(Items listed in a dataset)
=== Section Start ===
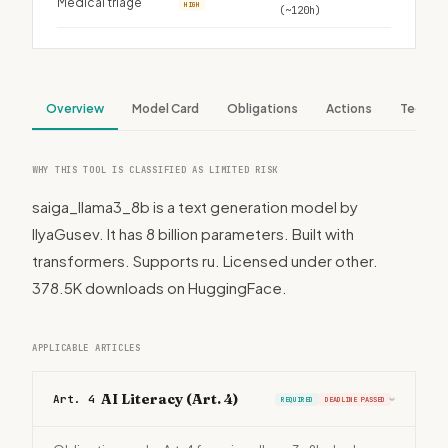
Medical triage
HIGH
(~120h)
Overview
Model Card
Obligations
Actions
Tech S
WHY THIS TOOL IS CLASSIFIED AS LIMITED RISK
saiga_llama3_8b is a text generation model by
IlyaGusev. It has 8 billion parameters. Built with
transformers. Supports ru. Licensed under other.
378.5K downloads on HuggingFace.
APPLICABLE ARTICLES
AI Literacy (Art. 4)
Art. 4
REQUIRED
DEADLINE PASSED
›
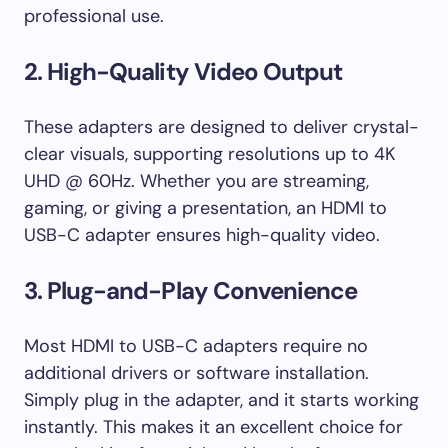
professional use.
2. High-Quality Video Output
These adapters are designed to deliver crystal-
clear visuals, supporting resolutions up to 4K
UHD @ 60Hz. Whether you are streaming,
gaming, or giving a presentation, an HDMI to
USB-C adapter ensures high-quality video.
3. Plug-and-Play Convenience
Most HDMI to USB-C adapters require no
additional drivers or software installation.
Simply plug in the adapter, and it starts working
instantly. This makes it an excellent choice for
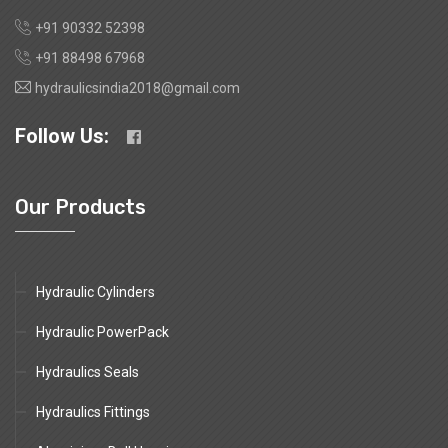
+91 90332 52398
+91 88498 67968
hydraulicsindia2018@gmail.com
Follow Us:
Our Products
Hydraulic Cylinders
Hydraulic PowerPack
Hydraulics Seals
Hydraulics Fittings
=== Section End ===
Your objective →
Reproduce the data exactly as it appears above. Pictures are to be left out.

Answer section →
Medical triage
HIGH
(~120h)
Overview
Model Card
Obligations
Actions
Tech S
WHY THIS TOOL IS CLASSIFIED AS LIMITED RISK
saiga_llama3_8b is a text generation model by
IlyaGusev. It has 8 billion parameters. Built with
transformers. Supports ru. Licensed under other.
378.5K downloads on HuggingFace.
APPLICABLE ARTICLES
AI Literacy (Art. 4)
Art. 4
REQUIRED
DEADLINE PASSED
›
professional use.
2. High-Quality Video Output
These adapters are designed to deliver crystal-
clear visuals, supporting resolutions up to 4K
UHD @ 60Hz. Whether you are streaming,
gaming, or giving a presentation, an HDMI to
USB-C adapter ensures high-quality video.
3. Plug-and-Play Convenience
Most HDMI to USB-C adapters require no
additional drivers or software installation.
Simply plug in the adapter, and it starts working
instantly. This makes it an excellent choice for
+91 90332 52398
+91 88498 67968
hydraulicsindia2018@gmail.com
Follow Us:
Our Products
Hydraulic Cylinders
Hydraulic PowerPack
Hydraulics Seals
Hydraulics Fittings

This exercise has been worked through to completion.